Your instructions -> When a line of the records below contains the string "coordinates", copy that whole line.

--- --- ---

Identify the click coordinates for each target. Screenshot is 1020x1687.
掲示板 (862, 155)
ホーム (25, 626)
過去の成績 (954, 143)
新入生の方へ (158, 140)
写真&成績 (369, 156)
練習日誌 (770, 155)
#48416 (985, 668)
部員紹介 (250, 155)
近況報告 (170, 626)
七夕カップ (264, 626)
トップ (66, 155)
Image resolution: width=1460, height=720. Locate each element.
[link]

--- --- ---

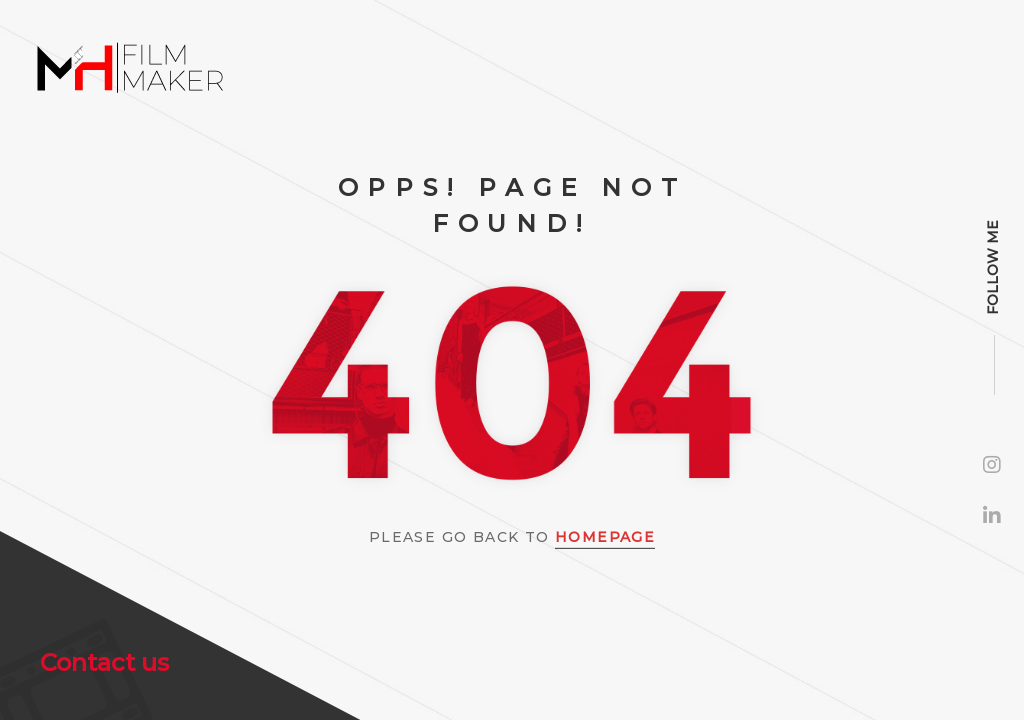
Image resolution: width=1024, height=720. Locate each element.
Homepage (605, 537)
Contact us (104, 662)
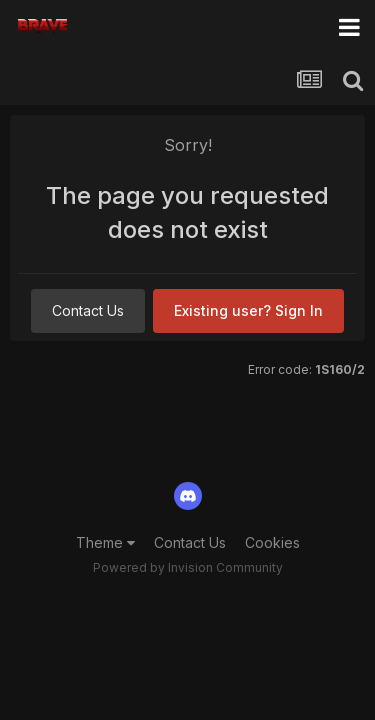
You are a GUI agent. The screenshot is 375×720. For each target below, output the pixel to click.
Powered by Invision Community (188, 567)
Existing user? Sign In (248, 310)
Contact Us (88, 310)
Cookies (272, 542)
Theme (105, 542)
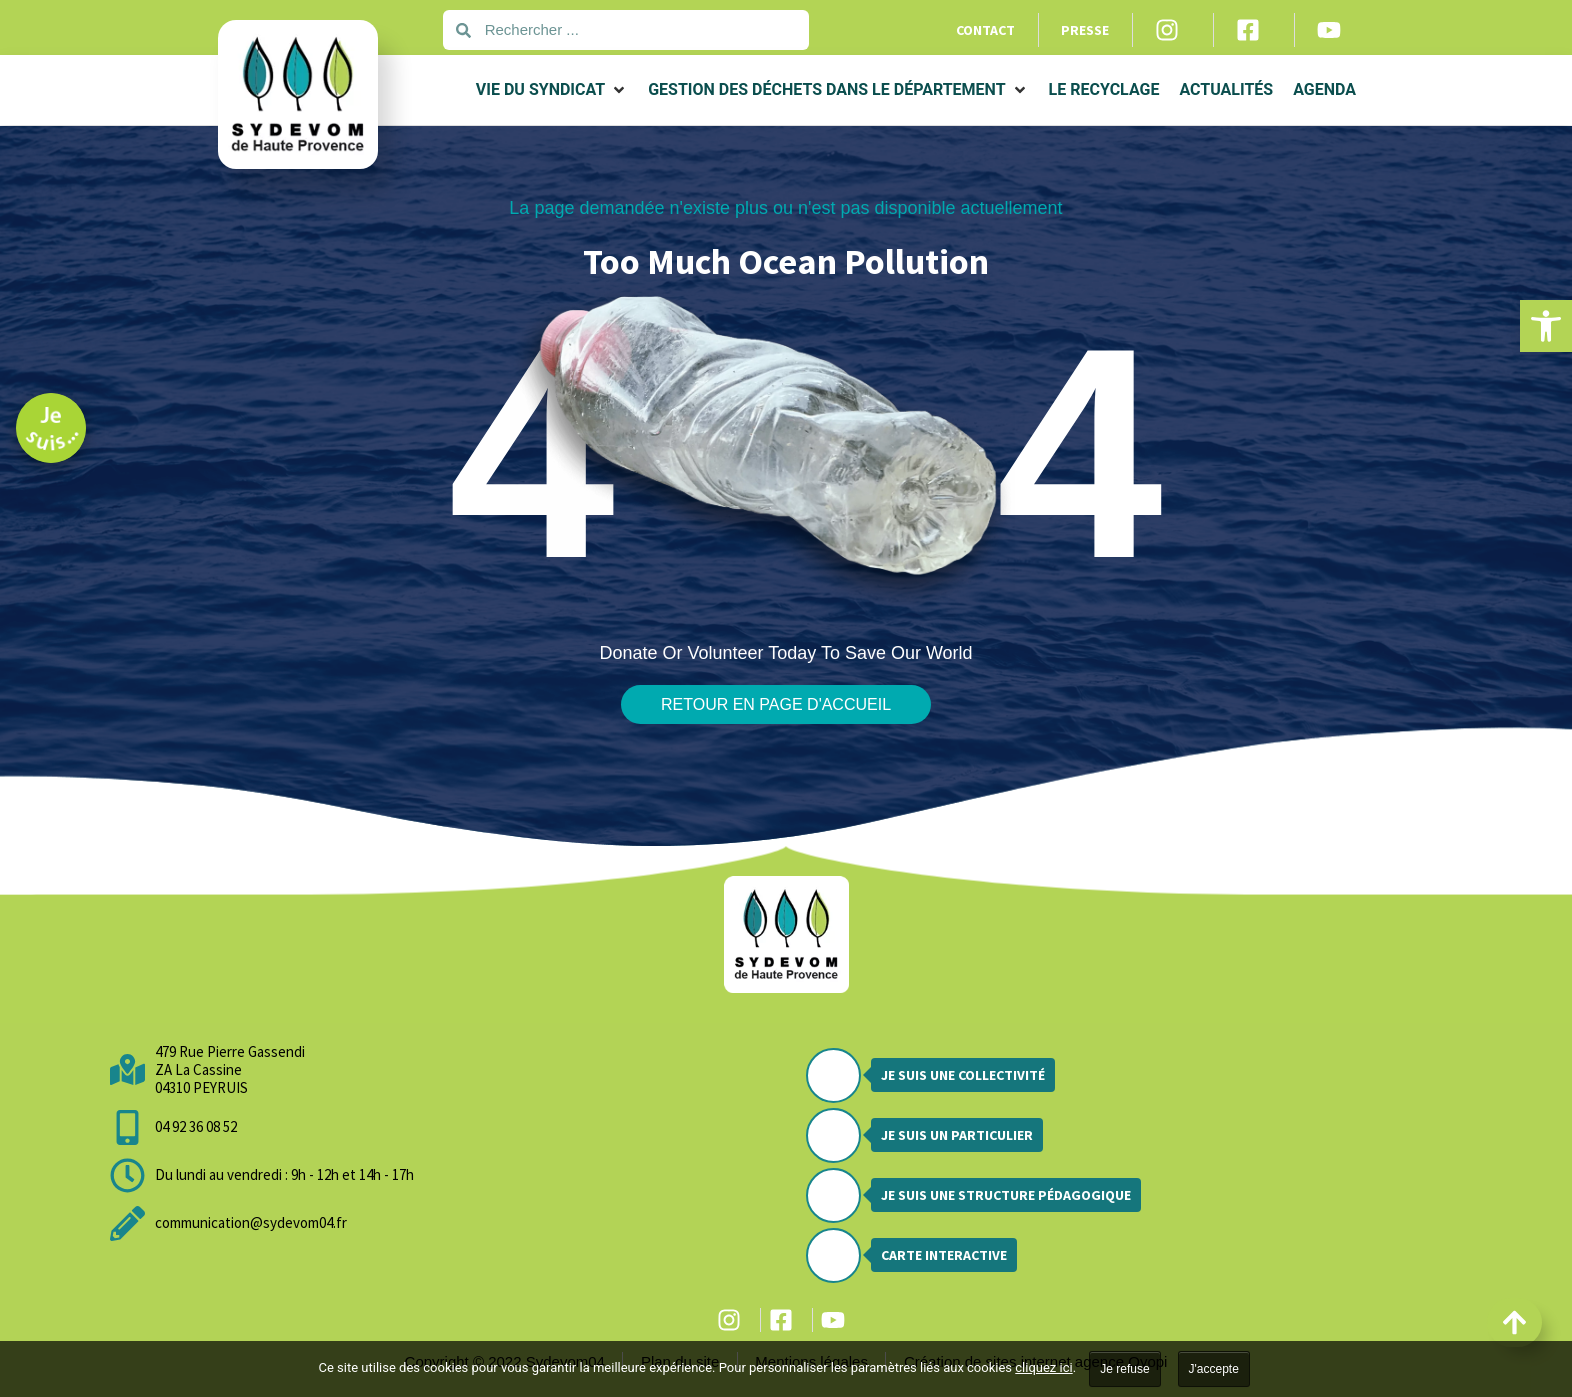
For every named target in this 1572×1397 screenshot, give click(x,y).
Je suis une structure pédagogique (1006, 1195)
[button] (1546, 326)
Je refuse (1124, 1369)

--- --- ---

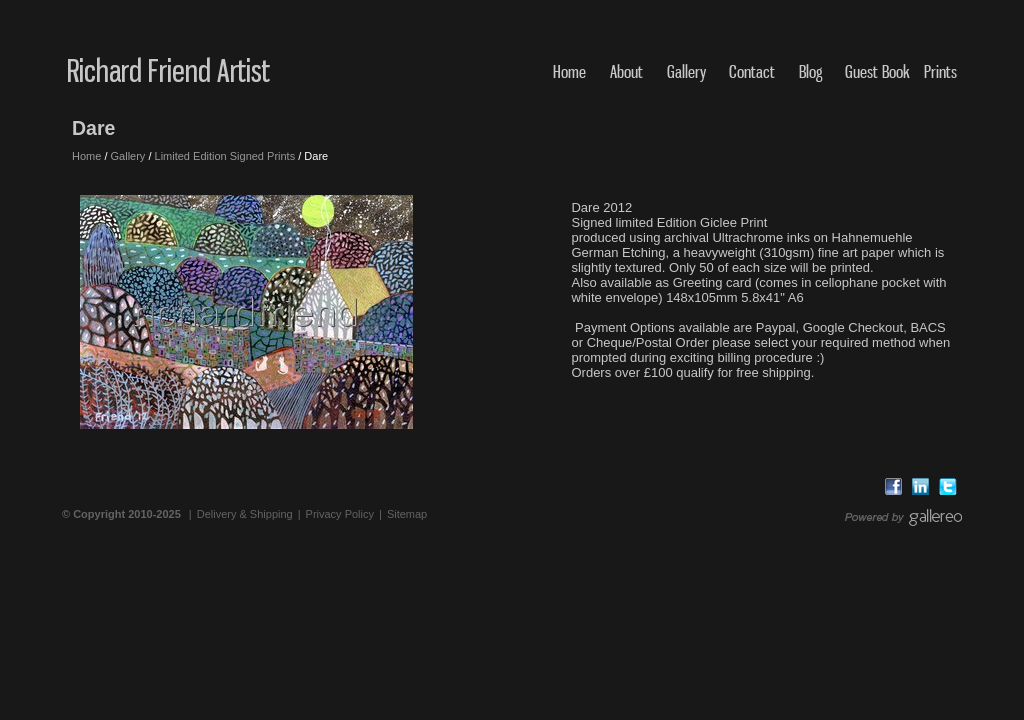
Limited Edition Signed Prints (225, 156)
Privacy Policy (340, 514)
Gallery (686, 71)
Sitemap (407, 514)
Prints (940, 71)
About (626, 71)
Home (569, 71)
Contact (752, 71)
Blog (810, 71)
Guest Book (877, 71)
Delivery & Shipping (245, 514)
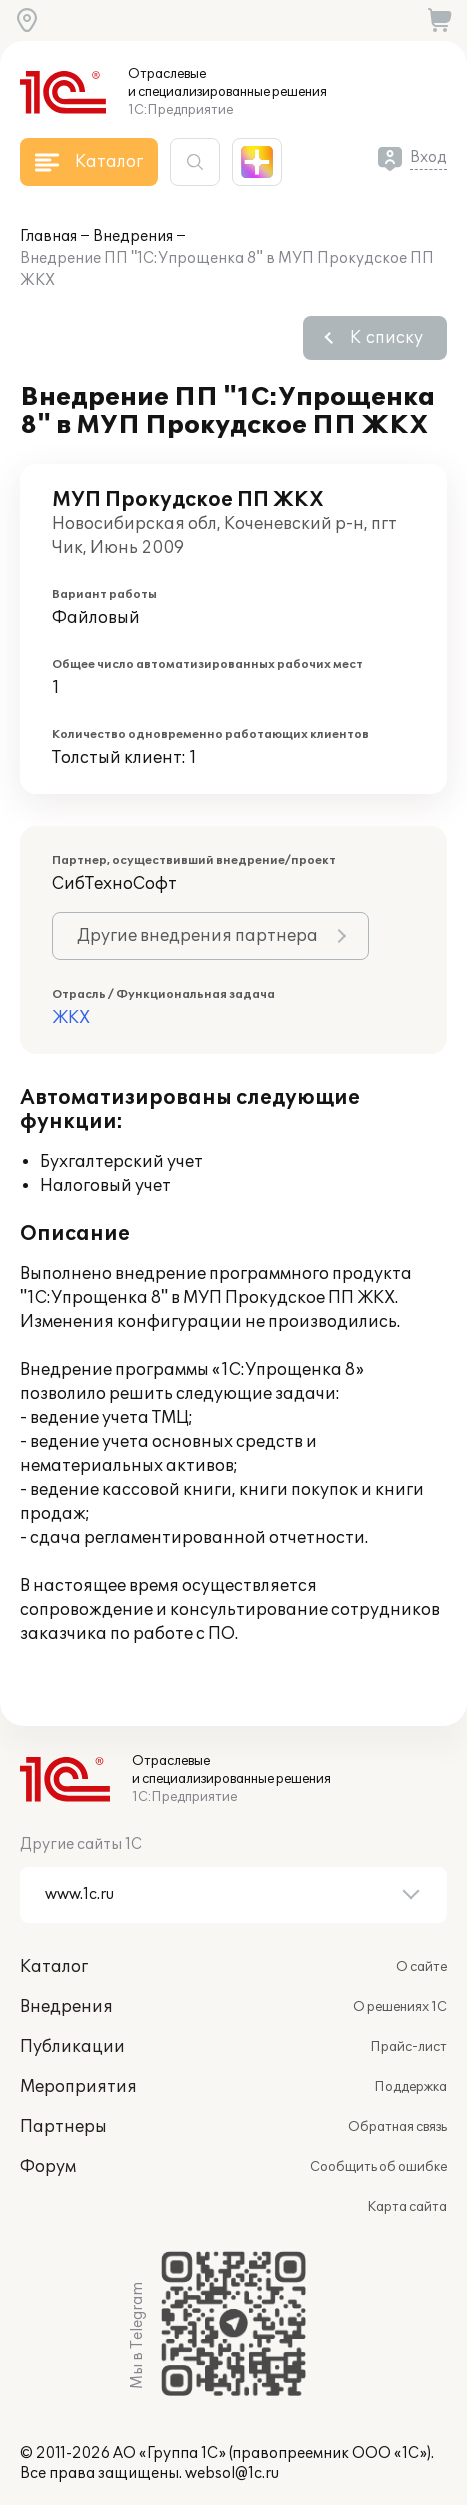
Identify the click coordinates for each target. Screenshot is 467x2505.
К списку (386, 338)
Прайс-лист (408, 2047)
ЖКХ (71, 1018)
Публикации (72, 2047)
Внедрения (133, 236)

--- --- ---

Result ->
Identify the click coordinates for each target. Screenshot is 1020x1687.
Identify the click coordinates for each target. Screenshot is 467x2505.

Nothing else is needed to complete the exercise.